***** Given data

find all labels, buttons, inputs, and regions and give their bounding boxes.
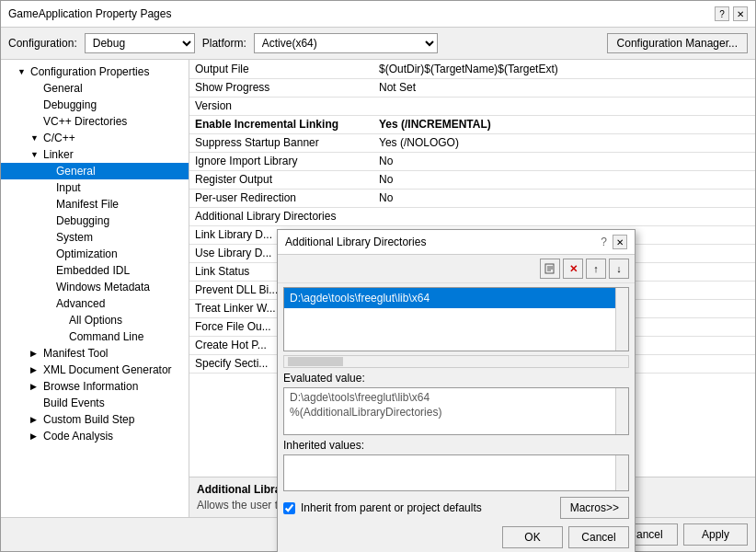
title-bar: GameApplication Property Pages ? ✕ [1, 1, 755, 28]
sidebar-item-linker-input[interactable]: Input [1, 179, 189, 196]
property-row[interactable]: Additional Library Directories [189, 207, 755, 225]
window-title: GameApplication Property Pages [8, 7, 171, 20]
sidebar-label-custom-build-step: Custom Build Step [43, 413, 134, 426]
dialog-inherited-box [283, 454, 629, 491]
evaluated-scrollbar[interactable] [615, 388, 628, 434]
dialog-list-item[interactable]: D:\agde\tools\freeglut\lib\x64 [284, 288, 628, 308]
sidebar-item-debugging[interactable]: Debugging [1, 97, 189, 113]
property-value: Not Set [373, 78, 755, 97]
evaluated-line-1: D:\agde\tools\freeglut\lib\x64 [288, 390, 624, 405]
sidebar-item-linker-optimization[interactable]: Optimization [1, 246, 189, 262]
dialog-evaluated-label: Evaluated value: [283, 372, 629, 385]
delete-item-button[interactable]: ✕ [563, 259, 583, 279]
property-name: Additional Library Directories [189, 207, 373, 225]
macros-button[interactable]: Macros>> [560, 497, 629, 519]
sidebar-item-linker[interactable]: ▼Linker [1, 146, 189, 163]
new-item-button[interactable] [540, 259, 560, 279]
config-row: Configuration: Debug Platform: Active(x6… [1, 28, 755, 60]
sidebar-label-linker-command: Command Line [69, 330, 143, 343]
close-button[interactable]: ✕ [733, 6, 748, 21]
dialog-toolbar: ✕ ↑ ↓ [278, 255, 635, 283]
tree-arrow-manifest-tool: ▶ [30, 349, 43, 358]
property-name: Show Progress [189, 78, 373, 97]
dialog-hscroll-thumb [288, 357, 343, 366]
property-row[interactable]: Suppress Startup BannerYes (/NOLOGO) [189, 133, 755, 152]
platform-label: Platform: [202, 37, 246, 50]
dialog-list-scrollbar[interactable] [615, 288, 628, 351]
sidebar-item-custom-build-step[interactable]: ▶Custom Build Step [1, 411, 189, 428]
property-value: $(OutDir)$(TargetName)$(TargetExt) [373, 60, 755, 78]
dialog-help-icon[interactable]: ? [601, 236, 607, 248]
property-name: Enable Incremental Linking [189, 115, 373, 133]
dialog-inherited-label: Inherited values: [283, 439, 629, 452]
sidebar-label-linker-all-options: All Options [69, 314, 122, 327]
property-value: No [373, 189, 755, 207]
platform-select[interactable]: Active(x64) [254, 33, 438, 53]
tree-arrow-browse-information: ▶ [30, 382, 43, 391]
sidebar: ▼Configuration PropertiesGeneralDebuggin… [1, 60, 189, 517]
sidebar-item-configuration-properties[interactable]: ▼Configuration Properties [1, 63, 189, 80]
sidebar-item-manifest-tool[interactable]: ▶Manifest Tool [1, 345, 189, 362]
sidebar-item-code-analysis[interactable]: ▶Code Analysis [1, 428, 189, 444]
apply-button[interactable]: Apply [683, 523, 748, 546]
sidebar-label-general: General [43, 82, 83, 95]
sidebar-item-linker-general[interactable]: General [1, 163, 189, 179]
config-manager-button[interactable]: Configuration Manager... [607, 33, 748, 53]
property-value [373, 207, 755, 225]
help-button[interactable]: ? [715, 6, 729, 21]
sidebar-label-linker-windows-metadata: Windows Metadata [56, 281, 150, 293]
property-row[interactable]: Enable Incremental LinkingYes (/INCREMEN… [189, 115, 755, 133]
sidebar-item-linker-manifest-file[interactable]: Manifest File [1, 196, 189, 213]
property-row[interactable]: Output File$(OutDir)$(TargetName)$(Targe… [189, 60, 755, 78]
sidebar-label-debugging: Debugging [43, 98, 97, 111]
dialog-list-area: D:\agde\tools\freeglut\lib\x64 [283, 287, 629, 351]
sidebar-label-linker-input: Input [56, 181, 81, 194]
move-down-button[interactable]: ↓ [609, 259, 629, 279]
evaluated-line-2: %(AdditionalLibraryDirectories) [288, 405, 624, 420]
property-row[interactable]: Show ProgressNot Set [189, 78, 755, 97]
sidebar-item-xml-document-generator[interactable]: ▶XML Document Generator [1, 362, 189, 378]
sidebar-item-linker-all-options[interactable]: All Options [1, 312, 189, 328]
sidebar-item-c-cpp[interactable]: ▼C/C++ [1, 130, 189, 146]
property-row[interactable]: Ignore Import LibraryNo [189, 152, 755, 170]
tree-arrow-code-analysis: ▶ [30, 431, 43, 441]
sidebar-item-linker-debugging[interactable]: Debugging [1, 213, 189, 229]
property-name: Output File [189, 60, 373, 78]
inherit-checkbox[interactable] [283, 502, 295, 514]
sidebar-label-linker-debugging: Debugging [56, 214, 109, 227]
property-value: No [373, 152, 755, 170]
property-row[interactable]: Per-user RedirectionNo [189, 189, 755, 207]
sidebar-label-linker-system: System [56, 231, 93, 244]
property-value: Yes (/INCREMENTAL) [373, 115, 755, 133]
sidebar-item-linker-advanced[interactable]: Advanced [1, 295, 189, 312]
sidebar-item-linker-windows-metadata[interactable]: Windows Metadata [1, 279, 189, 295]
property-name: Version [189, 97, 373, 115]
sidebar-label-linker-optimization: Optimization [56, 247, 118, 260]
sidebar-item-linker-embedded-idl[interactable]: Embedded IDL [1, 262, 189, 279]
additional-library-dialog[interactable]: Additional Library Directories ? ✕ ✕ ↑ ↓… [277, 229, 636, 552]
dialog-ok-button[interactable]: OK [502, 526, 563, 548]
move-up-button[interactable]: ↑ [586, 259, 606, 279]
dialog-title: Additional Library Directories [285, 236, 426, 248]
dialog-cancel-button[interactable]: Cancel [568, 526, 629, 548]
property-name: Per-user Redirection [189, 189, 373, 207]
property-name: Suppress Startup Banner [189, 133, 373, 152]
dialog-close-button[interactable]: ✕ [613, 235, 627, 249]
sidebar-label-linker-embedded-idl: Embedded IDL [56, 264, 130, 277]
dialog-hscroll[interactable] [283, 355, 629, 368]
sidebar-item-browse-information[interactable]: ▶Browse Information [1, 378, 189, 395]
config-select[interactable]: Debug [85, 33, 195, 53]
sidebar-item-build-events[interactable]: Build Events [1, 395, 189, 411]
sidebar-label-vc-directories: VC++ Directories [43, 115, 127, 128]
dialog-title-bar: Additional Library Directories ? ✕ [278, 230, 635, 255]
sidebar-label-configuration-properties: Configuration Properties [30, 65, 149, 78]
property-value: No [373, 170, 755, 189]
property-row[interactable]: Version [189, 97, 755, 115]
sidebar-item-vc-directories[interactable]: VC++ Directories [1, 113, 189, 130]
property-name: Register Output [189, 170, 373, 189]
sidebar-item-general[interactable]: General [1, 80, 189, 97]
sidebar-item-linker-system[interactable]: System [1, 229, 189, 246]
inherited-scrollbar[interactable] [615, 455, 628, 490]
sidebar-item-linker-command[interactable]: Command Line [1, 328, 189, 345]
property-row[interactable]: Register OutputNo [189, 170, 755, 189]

**********

Task brief | Your answer must be every line from the entries that contains the string "windows", copied as it stands.

Answer to this task |
sidebar-label-linker-windows-metadata: Windows Metadata [56, 281, 150, 293]
sidebar-item-linker-windows-metadata[interactable]: Windows Metadata [1, 279, 189, 295]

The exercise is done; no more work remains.